[Assignment] The stretch from the line with "Euroweg 1- Amersfoort" through the line with "WORD MEMBER" in the records below: write it out exactly, and nothing else.

(Records excerpted from a collection)
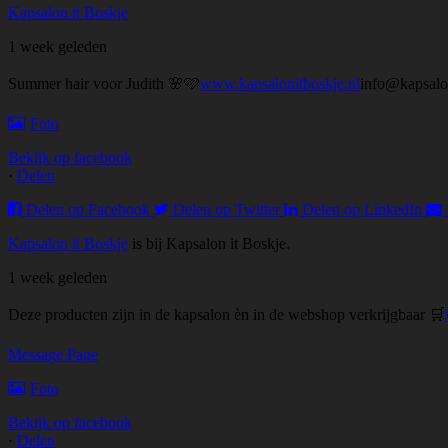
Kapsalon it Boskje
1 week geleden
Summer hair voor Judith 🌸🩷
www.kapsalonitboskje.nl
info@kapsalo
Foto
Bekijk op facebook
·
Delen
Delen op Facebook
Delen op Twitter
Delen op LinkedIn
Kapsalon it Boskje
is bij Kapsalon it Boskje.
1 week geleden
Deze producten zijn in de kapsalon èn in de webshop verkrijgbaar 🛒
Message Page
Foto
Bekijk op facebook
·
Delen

...

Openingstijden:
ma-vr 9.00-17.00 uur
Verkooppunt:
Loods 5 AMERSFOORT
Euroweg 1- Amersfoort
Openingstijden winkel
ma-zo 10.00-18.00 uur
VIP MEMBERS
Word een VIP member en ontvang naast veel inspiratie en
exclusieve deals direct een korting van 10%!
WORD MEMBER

...

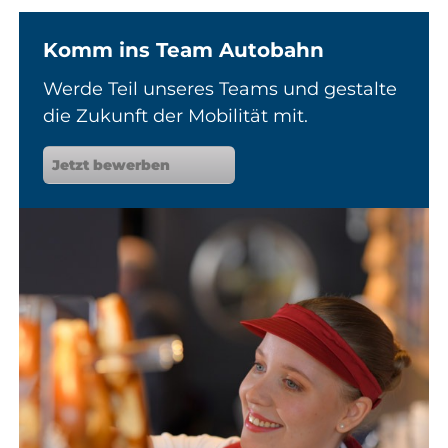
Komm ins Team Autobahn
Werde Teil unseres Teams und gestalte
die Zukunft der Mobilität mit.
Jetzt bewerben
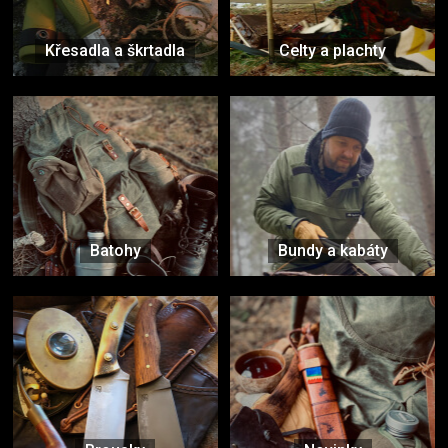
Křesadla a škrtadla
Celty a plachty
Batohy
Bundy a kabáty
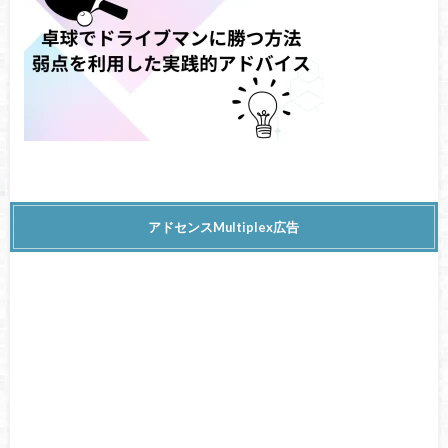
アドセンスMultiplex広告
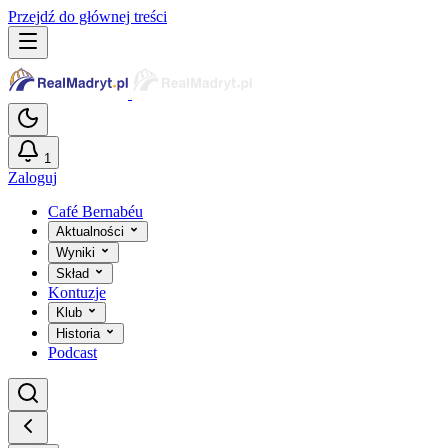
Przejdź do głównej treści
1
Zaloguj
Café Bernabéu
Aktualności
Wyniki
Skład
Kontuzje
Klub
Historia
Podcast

[Completed task]
Euroweg 1- Amersfoort
Openingstijden winkel
ma-zo 10.00-18.00 uur
VIP MEMBERS
Word een VIP member en ontvang naast veel inspiratie en
exclusieve deals direct een korting van 10%!
WORD MEMBER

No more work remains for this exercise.